ECOSSISTEMA Dona das marcas Casas Bahia, Extra.com.br e Ponto, a Via escolheu a Casas Bahia para lançar sua Loja Sustentável em janeiro deste ano. A inauguração aconteceu com 15 marcas e 200 produtos. O tamanho, pequeno diante da potência que é a rede, é justificável, como explica Luciana Pacheco, gerente de Comunicação e Sustentabilidade da Via. “Não queremos só expor os produtos. Queremos ajudar o vendedor a vender bem e o consumidor a incorporar hábitos mais responsáveis”, disse. Para cumprir o que promete, a empresa se juntou a um ecossistema que está sendo construído com empresas como a Pangeia e a Conexsus para tornar o varejo social uma realidade cotidiana e não mais uma moda passageira. “Esta não é uma ação. É uma iniciativa perene de desenvolvimento social, por isso não é um projeto comercial e sim um projeto de sustentabilidade feito com cuidado e diversos parceiros”, afirmou.
Trocando em miúdos parte do que Luciana disse, o varejo social traz o grande desafio de mudar o mindset dos grandes marketplaces construído na base de grandes escalas e metas ousadas. Ao trazer a produção de impacto para a plataforma não dá para que os KPIs exigidos sejam os mesmos dos sellers tradicionais. Segundo Gustavo Peixoto, CEO e fundador da Pangeia, empresa que além de ter um e-commerce sustentável é parceira da Via neste projeto, “a ideia é ter um novo modus operandi, com outros indicadores, em que o propósito é construir um mundo mais verde, integrado e justo”. Mas é legítima a pergunta: e o lucro? Luciana, da Via, garante que essa não é uma questão. “Vamos continuar olhando para isso”, disse. Mas, segundo ela, a estratégia da rede é uma composição em que algumas operações são mais voltadas ao lucro e outras a diferentes propósitos, como a que “coloca o ESG no core do negócio”.

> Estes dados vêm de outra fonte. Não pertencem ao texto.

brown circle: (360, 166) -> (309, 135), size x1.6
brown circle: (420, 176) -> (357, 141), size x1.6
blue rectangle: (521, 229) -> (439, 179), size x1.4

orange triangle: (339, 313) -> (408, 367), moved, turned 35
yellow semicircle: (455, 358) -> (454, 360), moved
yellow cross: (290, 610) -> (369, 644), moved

O Magalu segue caminho parecido. Em fevereiro, a empresa lançou a Nordestesse, um hub que reúne em seu e-commerce 18 marcas nordestinas de produção artesanal. Mas o foco, disse Silvia Machado, diretora da empresa, é a moda. “A Nordestesse tem a intenção de trazer novos e pequenos varejistas de moda para a plataforma”, afirmou. Isso não exclui os demais produtos sustentáveis que tem na estrutura geral do marketplace do Magalu mais um canal de venda.

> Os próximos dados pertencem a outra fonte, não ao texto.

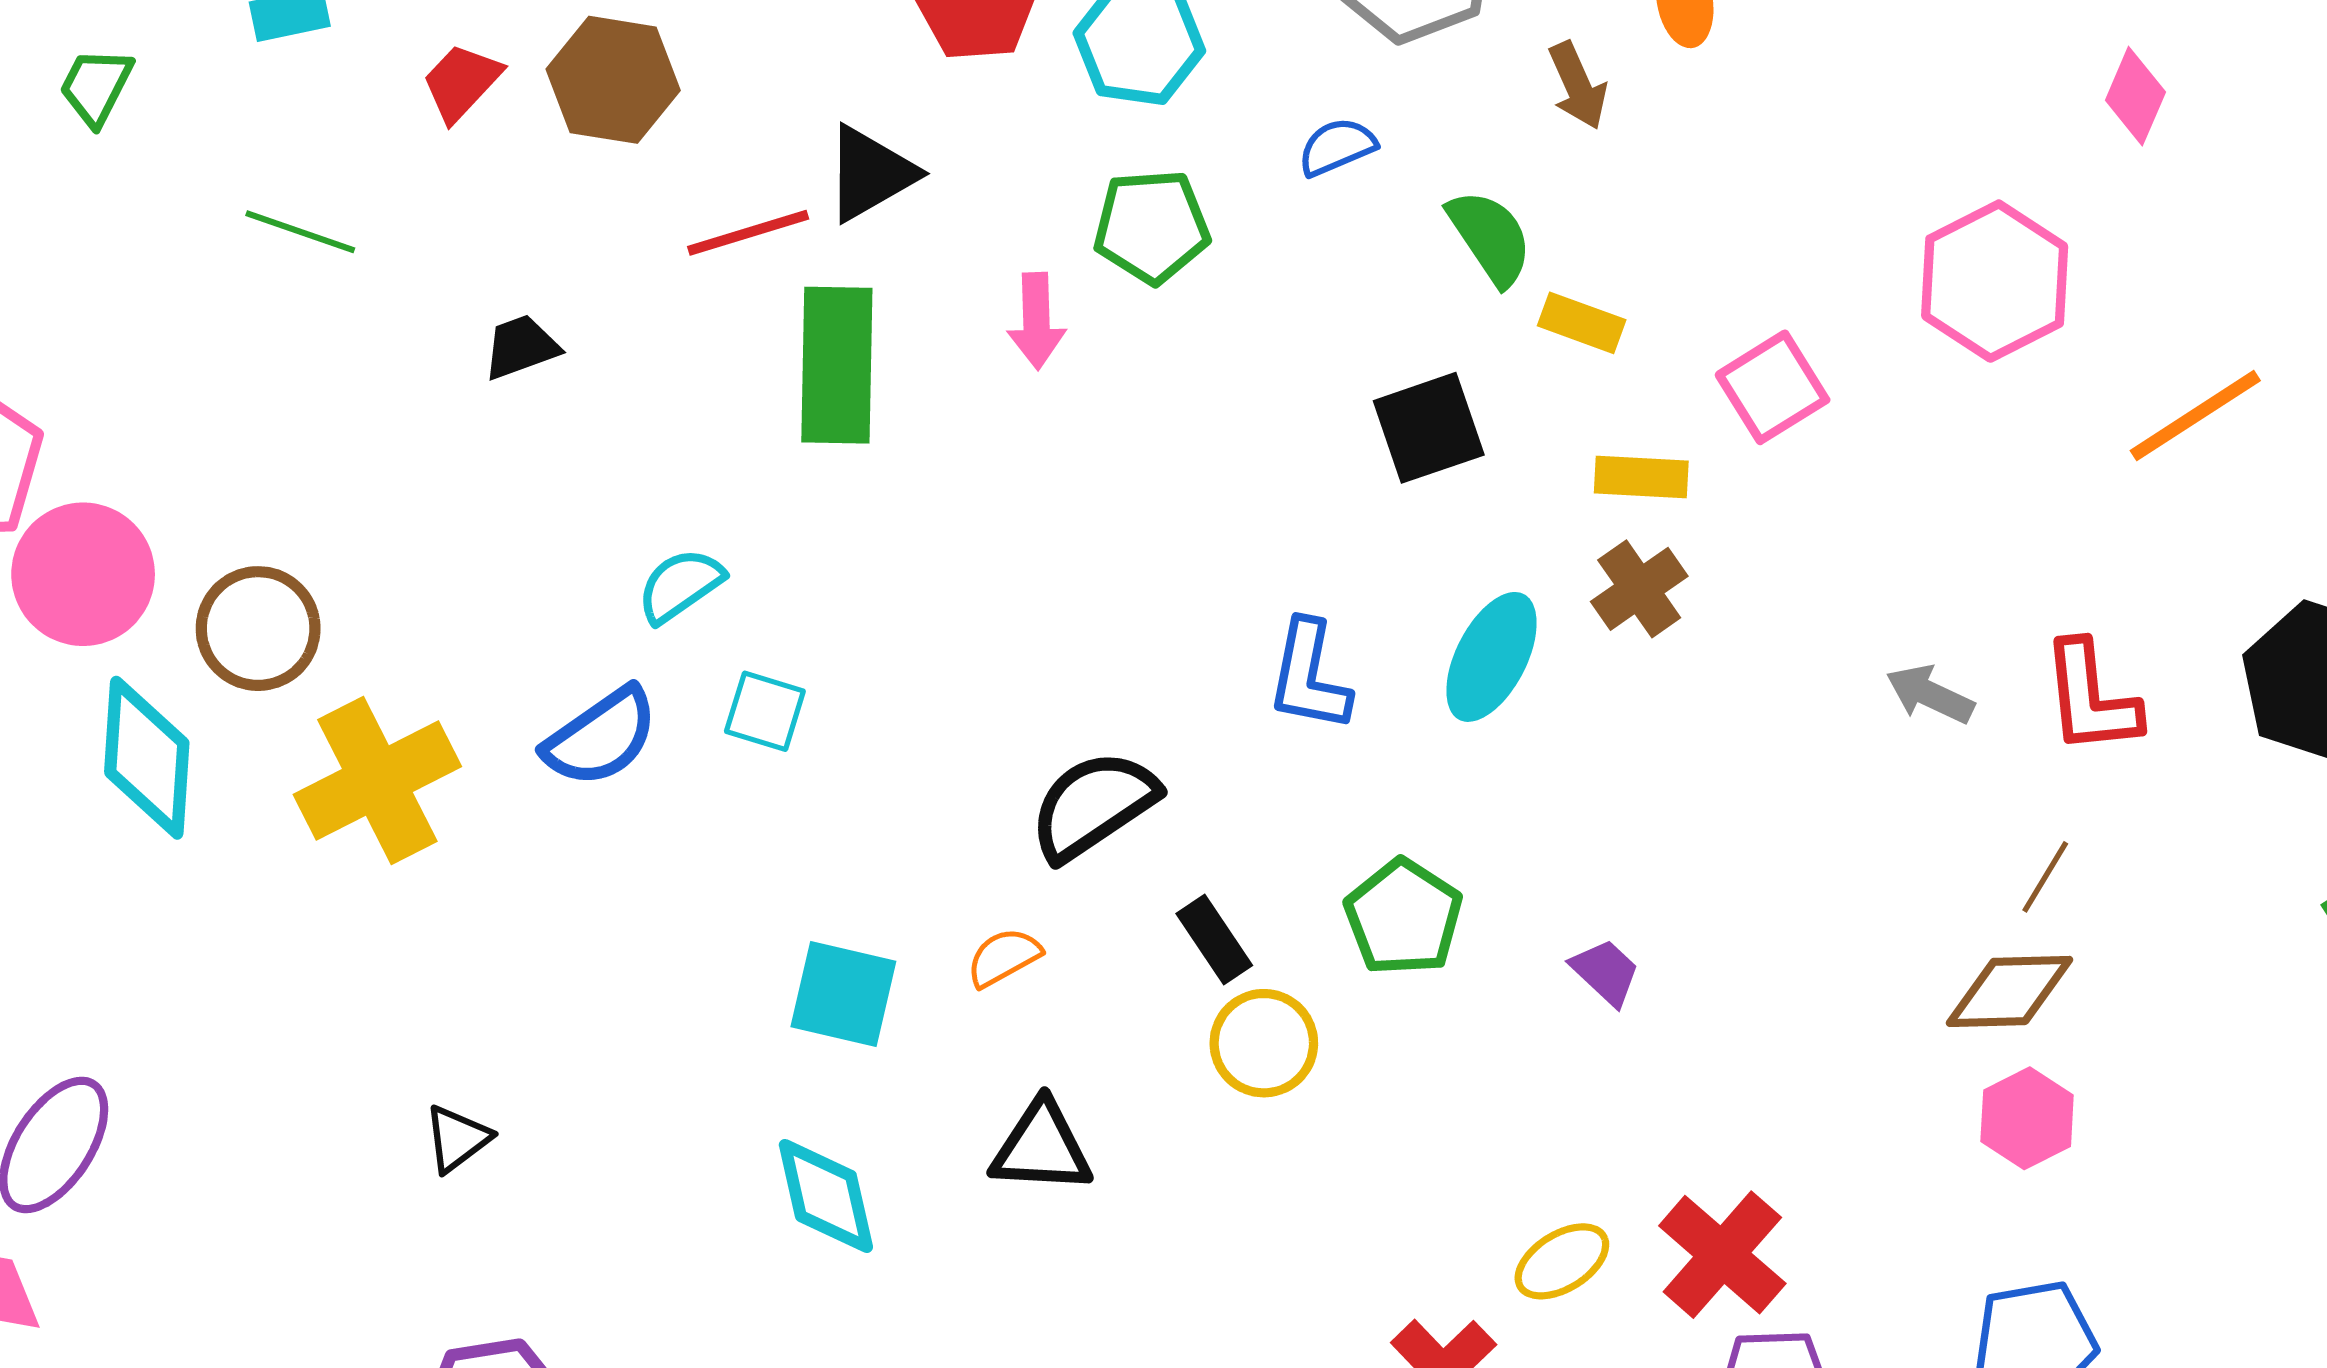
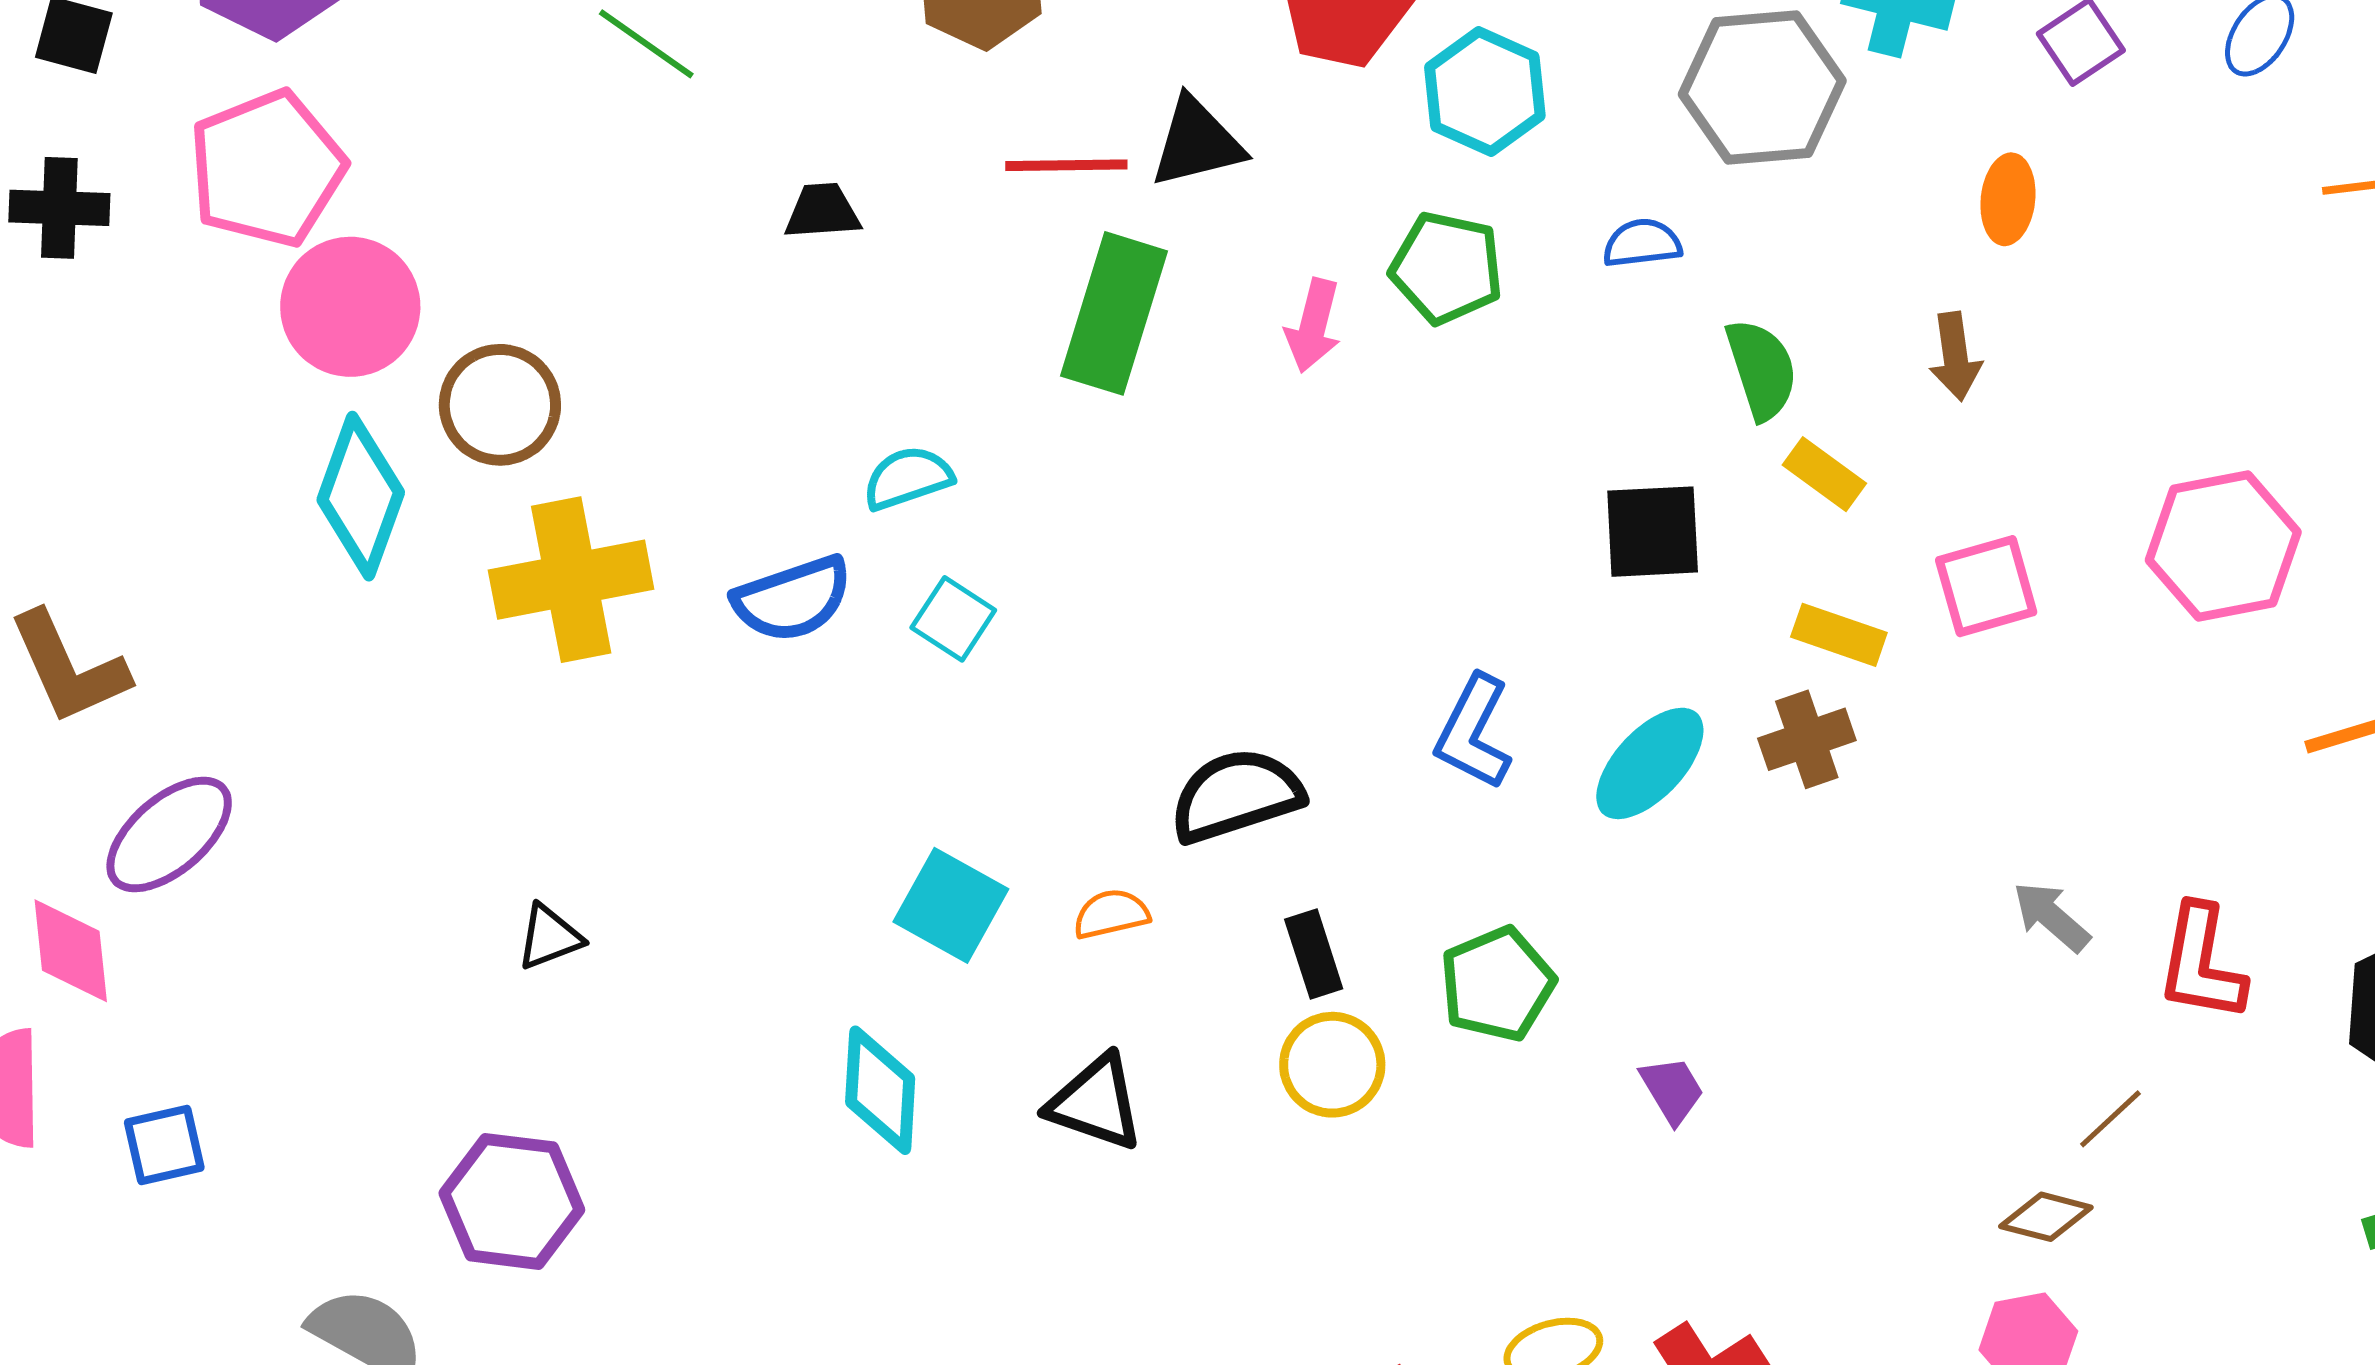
brown arrow: (1578, 86) -> (1955, 356), moved
brown diamond: (2009, 991) -> (2046, 1217), size x0.7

DESAFIOS Como é de se imaginar, integrar a esses gigantes uma loja sustentável com muito menos escala não é tarefa romântica. Um dos desafios, para Fabiana Munhoz, coordenadora de Acesso a Mercados da Conexsus, é chegar a novos sellers. “Os marketplaces precisarão de uma equipe dedicada a gerir esses fornecedores.” Isso porque, segundo ela, muitos ainda não têm “qualificação, gestão ou governança”. Via e Mercado Livre, por exemplo, estão investindo na capacitação dos novos parceiros e os apoiando com funções básicas como a digitalização até grandes desafios como a logística. Em troca, afirmou Alberto Serrentino, fundador da Varese Retail, “ganham maior impacto no negócio, o que reforça propósito, valores e engajamento de todos os stakeholders”, além de atenderem uma demanda crescente de um consumidor que está buscando um comportamento consciente.

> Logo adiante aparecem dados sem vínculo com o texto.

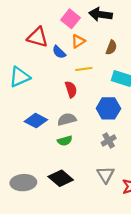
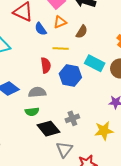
brown semicircle: (111, 48) -> (82, 32), moved
blue hexagon: (108, 108) -> (70, 75), moved
black diamond: (61, 178) -> (48, 129), moved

A tendência é vista também no varejo físico, mas para Cinthia Gherardi, diretora de Relacionamento e Marketing do Sistema B — uma comunidade global de empresas com impacto positivo —, é no on-line que está a força transformadora. “O e-commerce permite uma construção mais holística da narrativa de sustentabilidade apoiada por ferramentas audiovisuais em que os produtos contem suas histórias.” Histórias estas que são narradas por indígenas, mulheres, negros, quilombolas e artesãos que enfim encontraram no marketplace de grandes varejistas o ambiente ideal para amplificar sua voz até o consumidor final.